The research, which polled 197 individuals who manage around $600 bn in assets, finds higher-than-expected inflation is now considered the main tail risk, followed by a ‘tantrum in the bond market’. Disruption to the Covid-19 vaccine rollout is viewed as the third-biggest threat to investments.
During 2021, expectations for a strong economic recovery and higher inflation have led to a sell-off in bonds and rotation from growth stocks to cyclicals. The 10-year US Treasury yield, which moves in the opposite direction to prices, rose this week to 1.7 percent – its highest point for 14 months.
Investors are currently ‘extremely bullish’ on prospects for the global economy, says BofA. Nearly half of respondents (48 percent) are expecting a V-shaped recovery, a rise from just 10 percent last May.
The survey shows ‘high exposure to commodities, industrials, banks, discretionary [and] emerging markets relative to the past 10 years, which is a drastic 180 [degree turn] from a year ago when investors were heavily invested in defensives like cash, healthcare, staples and utilities,’ write BofA analysts.
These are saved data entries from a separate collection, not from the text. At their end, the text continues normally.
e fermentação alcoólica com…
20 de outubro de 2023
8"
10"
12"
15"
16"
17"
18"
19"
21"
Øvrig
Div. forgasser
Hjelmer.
In another sign of bullishness, respondents are keen for companies to invest more in their business. More than half (52 percent) say the best use of free cash flow is to increase capital spending, while only 30 percent say it should be used to shore up balance sheets.
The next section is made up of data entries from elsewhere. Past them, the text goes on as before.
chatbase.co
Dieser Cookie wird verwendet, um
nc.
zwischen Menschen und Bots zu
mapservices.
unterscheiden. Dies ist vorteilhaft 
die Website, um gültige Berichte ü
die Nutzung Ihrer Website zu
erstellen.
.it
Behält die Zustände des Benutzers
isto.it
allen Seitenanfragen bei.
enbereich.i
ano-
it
The survey also investigates how further rises in bond yields could impact share prices. Investors were asked which yield on the 10-year US Treasury would cause a 10 percent or more correction in stocks – most selected 2 percent. Around a third of respondents say a 2.5 percent yield makes bonds ‘attractive relative to stocks’.
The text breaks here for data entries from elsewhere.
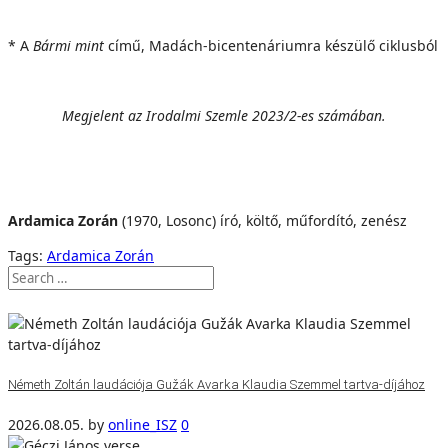
* A
Bármi
mint
című, Madách-bicentenáriumra készülő ciklusból
Megjelent az Irodalmi Szemle 2023/2-es számában.
Ardamica
Zorán
(1970, Losonc) író, költő, műfordító, zenész
Tags:
Ardamica Zorán
Németh Zoltán laudációja Gužák Avarka Klaudia Szemmel tartva-díjához
2026.08.05.
by
online_ISZ
0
In fact, the Nasdaq Composite has already suffered one technical correction this year when the index fell by more than 10 percent from its high on February 12. The less tech-heavy S&P 500 saw a milder sell-off over the same period and during the following weeks recovered to post all-time highs.
The BofA research took place between March 5 and March 11, before this week’s meeting of the Federal Reserve, which kept interest rates on hold at near zero. The central bank indicated there would be no rate rises over the next two years, while at the same time revising up growth forecasts for the US economy.